Als besonders schwerwiegend wurde die Rechtsverletzung gleich aus mehreren Gründen eingestuft. Ausgangspunkt ist nach Auffassung des Kammergerichts der schuldhafte und öffentlich geäußerte Vorwurf gegenüber den Klägern zu 1. und 2, ohne hinreichende tatsächliche Ermittlungsgrundlage Straftaten aus dem Bereich der Schwerstkriminalität begangen zu haben. Durch die unzutreffende Zuweisung in die Ebene der organisierten Kriminalität sei ein zusätzliches schwerwiegendes gesellschaftliches Unwerturteil erfolgt. Die Äußerungen der Staatsanwaltschaft auf der Pressekonferenz hätten danach den fundamentalen und durch die Verfassung und übervefassungsrechtlich geschützten rechtsstaatlichen Grundsatz der Unschuldsvermutung verletzt. Bei der Intensität der Rechtsverletzung sei außerdem zu berücksichtigen, dass die Verletzung nicht durch privatrechtliche Träger, sondern durch den Staat selbst erfolgt sei. Schmerzensgelderhöhend habe sich auch ausgewirkt, dass die Äußerungen der Staatsanwaltschaft als von einer besonders zuverlässigen Quelle stammend in dem Sinne gelten, dass die ihre Meldung übernehmenden Medien ausnahmsweise einer eigenen umfassenden Nachrecherche entbunden seien.

Weiterhin habe erschwerend gewirkt, dass den Klägern auch im laufenden zivilprozessualen Entschädigungsverfahren mit eigener Medienöffentlichkeit wiederholt Ehre und guter Ruf abgesprochen worden sein und keinerlei Distanzierung erfolgte. Dabei wäre, so das Kammergericht in der Begründung weiter, im vorliegenden Fall ausnahmsweise sogar die Staatsanwaltschaft zu einer späteren Mitteilung über die Unrichtigkeit des geäußerten Verdachts verpflichtet gewesen, weil das Kammergericht im Strafverfahren gegen die Kläger in Ermangelung eines dringenden Tatverdachtes hinsichtlich einer objektiven Tatbestandsverwirklichung die Haftbefehle aufgehoben und das Landgericht die Eröffnung der Hauptverhandlung gegen die Kläger des Schmerzensgeldprozesses abgelehnt hatte.

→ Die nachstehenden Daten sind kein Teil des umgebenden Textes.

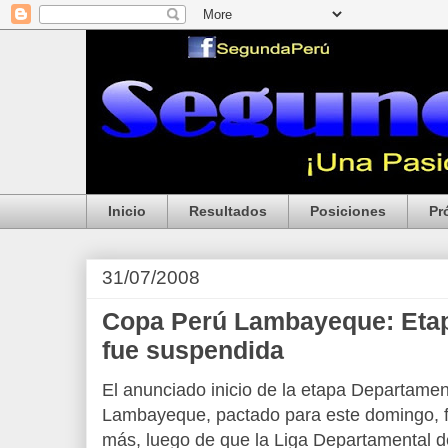
Inicio
Resultados
Posiciones
Pr
31/07/2008
Copa Perú Lambayeque: Eta
fue suspendida
El anunciado inicio de la etapa Departamen
Lambayeque, pactado para este domingo, 
más, luego de que la Liga Departamental 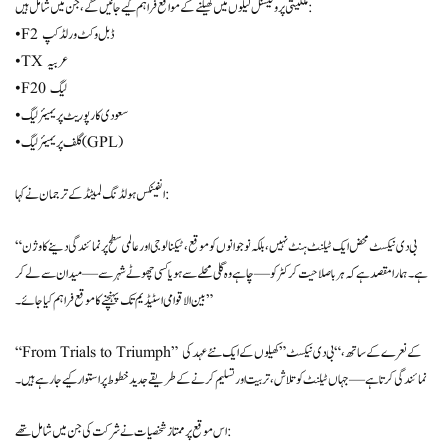
ملکیتی پروفیشنل لیگوں میں کھیلنے کے مواقع فراہم کیے جائیں گے، جن میں شامل ہیں:
• F2 ڈبل وکٹ ورلڈ کپ
• TX عربیہ
• F20 لیگ
• سعودی کارپوریٹ پریمیئر لیگ
• گلف پریمیئر لیگ (GPL)
انفینکس ہولڈنگ لمیٹڈ کے ترجمان نے کہا:
“بی دی نیکسٹ محض ایک ٹیلنٹ ہنٹ نہیں، بلکہ نوجوانوں کو موقع، ٹیکنالوجی اور عالمی سطح پر نمائندگی دینے کا وژن
ہے۔ ہمارا مقصد ہے کہ ہر باصلاحیت کرکٹر کو — چاہے وہ گلی محلے سے ہو یا کسی چھوٹے شہر سے — میدان سے لے کر
بین الاقوامی اسٹیڈیم تک پہنچنے کا موقع فراہم کیا جائے۔”
“From Trials to Triumph” کے نعرے کے ساتھ، “بی دی نیکسٹ” کھیلوں کے ایک نئے عہد کی
نمائندگی کرتا ہے — جہاں ٹیلنٹ کو تلاش، تربیت اور تسلیم کرنے کے طریقے جدید خطوط پر استوار کیے جا رہے ہیں۔
اس موقع پر ممتاز شخصیات نے شرکت کی جن میں شامل تھے: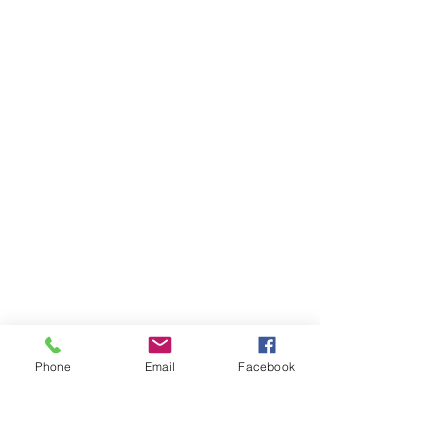
Phone
Email
Facebook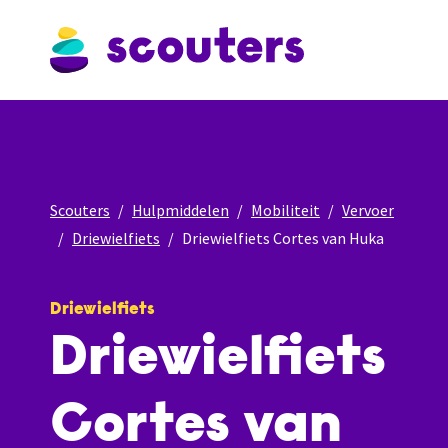
Scouters
Hulpmiddelen
Mobiliteit
Vervoer
Driewielfiets
Driewielfiets Cortes van Huka
Driewielfiets
Driewielfiets
Cortes van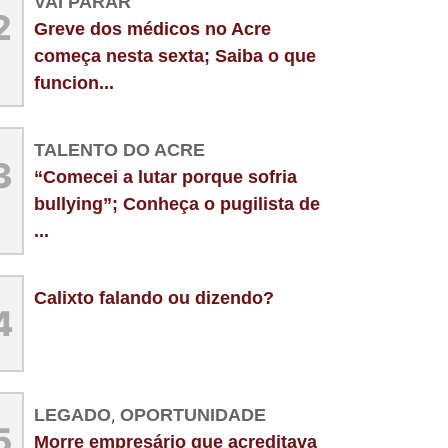
VAI PARAR
2
Greve dos médicos no Acre
começa nesta sexta; Saiba o que
funcion...
TALENTO DO ACRE
3
“Comecei a lutar porque sofria
bullying”; Conheça o pugilista de
...
Calixto falando ou dizendo?
4
LEGADO
,
OPORTUNIDADE
5
Morre empresário que acreditava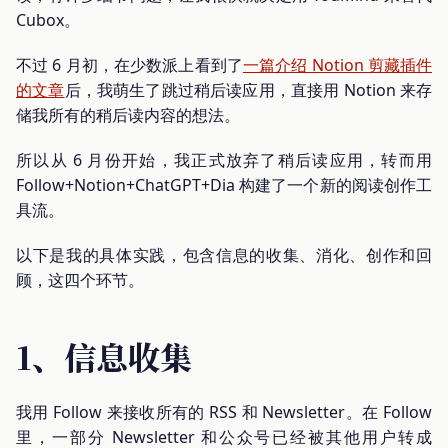
Cubox。
不过 6 月初，在少数派上看到了
一篇介绍 Notion 剪藏插件
的文章
后，我萌生了跳过稍后读应用，直接用 Notion 来存
储我所有的稍后读内容的想法。
所以从 6 月份开始，我正式放弃了稍后读应用，转而用
Follow+Notion+ChatGPT+Dia 构建了一个新的阅读创作工
具流。
以下是我的具体实践，包含信息的收集、消化、创作和回
顾，这四个环节。
1、信息收集
我用 Follow 来接收所有的 RSS 和 Newsletter。在 Follow
里，一部分 Newsletter 和公众号已经被其他用户转成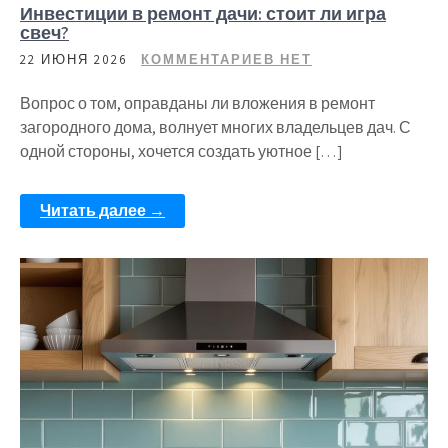
Инвестиции в ремонт дачи: стоит ли игра
свеч?
22 ИЮНЯ 2026
КОММЕНТАРИЕВ НЕТ
Вопрос о том, оправданы ли вложения в ремонт
загородного дома, волнует многих владельцев дач. С
одной стороны, хочется создать уютное […]
Читать далее →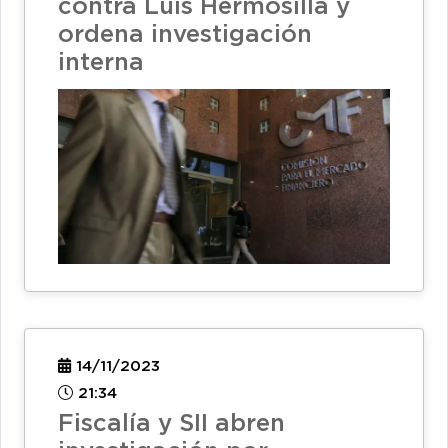
contra Luis Hermosilla y
ordena investigación
interna
14/11/2023
21:34
Fiscalía y SII abren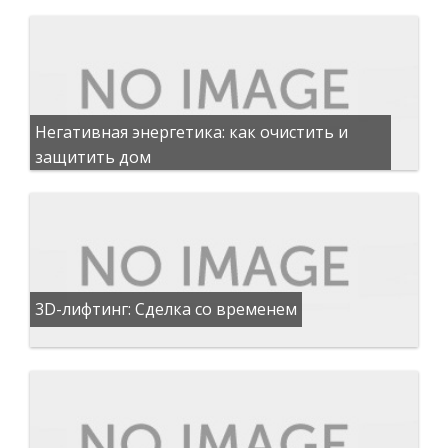
Негативная энергетика: как очистить и
защитить дом
3D-лифтинг: Сделка со временем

Bemerkenswert ist, dass das Kammergericht die Ansprüche nicht deshalb ausgeschlossen hat, weil die Namen der Kläger in der Pressekonferenz überhaupt nicht genannt worden waren. Die Kläger selbst waren also unmittelbar nicht zu identifizieren. Das Kammergericht ging aber davon aus, dass aufgrund der Schilderungen der Umstände, insbesondere des über die Grenzen von Berlin hinaus bekannten Bordells leicht zu ermitteln gewesen sei, von wem dieses betrieben wurde. Auch bei der Bemessung der Höhe der Geldentschädigung wurde dieser Umstand allenfalls am Rande als entlastend gewürdigt. Den Einwand der Berliner Staatsanwaltschaft, dass „vorbestrafte Bordellbesitzer mit Beziehungen in das Rockermilieu“ überhaupt gar keinen Reputationsverlust erleiden könnten, wies das Kammergericht ebenfalls zurück. Es zeuge von einem unzureichenden und verfassungswidrigen Rechtsverständnis, vorbestraften Menschen oder Menschen, die ihren Lebensunterhalt mit dem Betrieb bordellartiger Betriebe verdienen, einen guten Ruf oder eine Ehre generell abzusprechen.